2. Figuring out what they're doing

(Fiera’s POV)

“Barmaid 4 Tankards of ale, and whatever else they’re having”

The worried looking barmaid doesn’t ask questions and quickly skirts around the table asking my new nightmares what they want to drink.

The cripple, Billy, asks for milk, ponce not much of a surprise since he can’t walk.

Drake, the creepy quiet and all around freaky fellow asks for some ale. At least he can drink like a man.

The fatso, Sean gets a glass of milk too, 14 isn’t of age yet but that freakishly large and sexually minded kid is definitely beyond his age…and not in a good way.

And the scariest of them all, seemingly normal except for his tastes…is Bram. I so thought he was ok, even apologising when he threw up all over me, unlike the others when they appeared and shattered all my hopes and dreams without even a slightly apologetic look.

They were supposed to be heroes, the stuff of legends and I was supposed to guide them, maybe fall in love with one, maybe all of them…but that little fantasy has been ripped from its root without mercy.

Bram had been my final hope and that was unerringly shattered when he told me…urp stop thinking about it.

I trust in Rikcha and am forever in his service…but I’m not going to enjoy any part of it that’s for sure.

Bram orders water…well that’s just sad. Seriously get some alcohol, Divines know I need it.

Anyways alcohol is in front of me so let the drinking begin.

*Gulpgulpgulpgulpgulpgulpgulpgulpgulp-*

“Erm, aren’t you a priestess?” Bram raises an eyebrow at me as I violently chug the bitter ale.

“Ahhhhh. I’m an apostle, I get freedom from many sins but in return I am given tasks beyond the normal priest…like helping you people” I almost forgot, ontop of them being completely and utterly horrible people they also know nothing about this world.

Lapsing into silence, we all drink quickly…well in my case anyway.
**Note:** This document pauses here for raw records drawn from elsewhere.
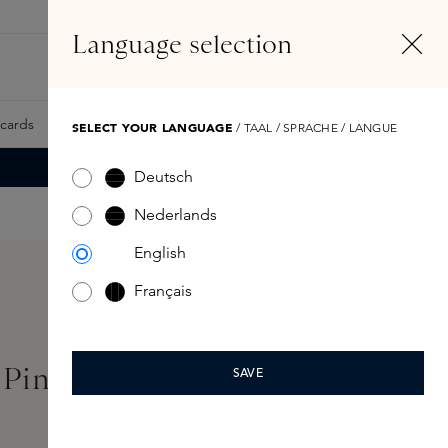
NL
Account
Language selection
Zoeken
Fragrance Finder
tcards
Samples
Skins Exclusives
Skins Boxen
SELECT YOUR LANGUAGE
/ TAAL / SPRACHE / LANGUE
Deutsch
Nederlands
English
Français
 Pink
SAVE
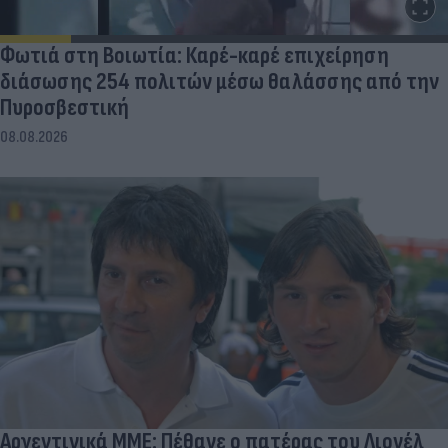
Φωτιά στη Βοιωτία: Καρέ-καρέ επιχείρηση
διάσωσης 254 πολιτών μέσω θαλάσσης από την
Πυροσβεστική
08.08.2026
Αργεντινικά ΜΜΕ: Πέθανε ο πατέρας του Λιονέλ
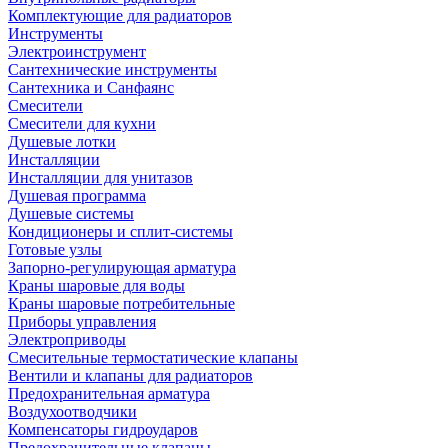
Комплектующие для радиаторов
Инструменты
Электроинструмент
Сантехнические инструменты
Сантехника и Санфаянс
Смесители
Смесители для кухни
Душевые лотки
Инсталляции
Инсталляции для унитазов
Душевая программа
Душевые системы
Кондиционеры и сплит-системы
Готовые узлы
Запорно-регулирующая арматура
Краны шаровые для воды
Краны шаровые потребительные
Приборы управления
Электроприводы
Смесительные термостатические клапаны
Вентили и клапаны для радиаторов
Предохранительная арматура
Воздухоотводчики
Компенсаторы гидроударов
Предохранительные клапаны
At least Billy isn’t whining about being carried everywhere anymore: he gave in as we reached the streets…since it has been raining and it is very muddy I doubted he’d want to crawl along that.

Although I did half expect him to…

“So…Fiera” Oh no they’re going to talk to me again, better get started on number 2 “What is your decision” Dammit almost forgot about that...I actually get to set them on their path, Rikcha definitely has a hand in this. I must not screw it up…must not.
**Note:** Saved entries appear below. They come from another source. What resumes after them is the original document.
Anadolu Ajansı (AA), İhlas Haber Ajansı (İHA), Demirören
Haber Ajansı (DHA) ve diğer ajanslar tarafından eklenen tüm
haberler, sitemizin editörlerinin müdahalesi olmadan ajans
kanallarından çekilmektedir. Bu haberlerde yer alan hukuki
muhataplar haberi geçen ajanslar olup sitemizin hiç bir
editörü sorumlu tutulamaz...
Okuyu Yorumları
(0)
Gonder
“Ahhhh. We’re…going to find the elves”

..

.

“Why?” All 4 of them look at me funny.

“Because that’s what I want to do, and at least they don’t kill humans on sight unlike everything else you are planning to do!”

“Yeah but none of us care about the elves?” Sean points out as more of a question. “They’re just pointy eared humans right?” Billy raises his voice curiously and the bar goes ever so slightly quieter “Furry you really should do your homework more often, elves are the near immortal beings famous for their magical affinity and archery skills…and yes their pointy ears. They’re not as dull as the normal human” “Elves are slaves, basically” I put down my drink…fools don’t know anything about this world and they already want to go out and find a dragon! Hah, I’d let them if it didn’t mean me dying as well… “They were conquered by us a few decades ago and we have a sort of peace with them: they teach special individuals magic and we don’t murder and enslave them. It mostly works”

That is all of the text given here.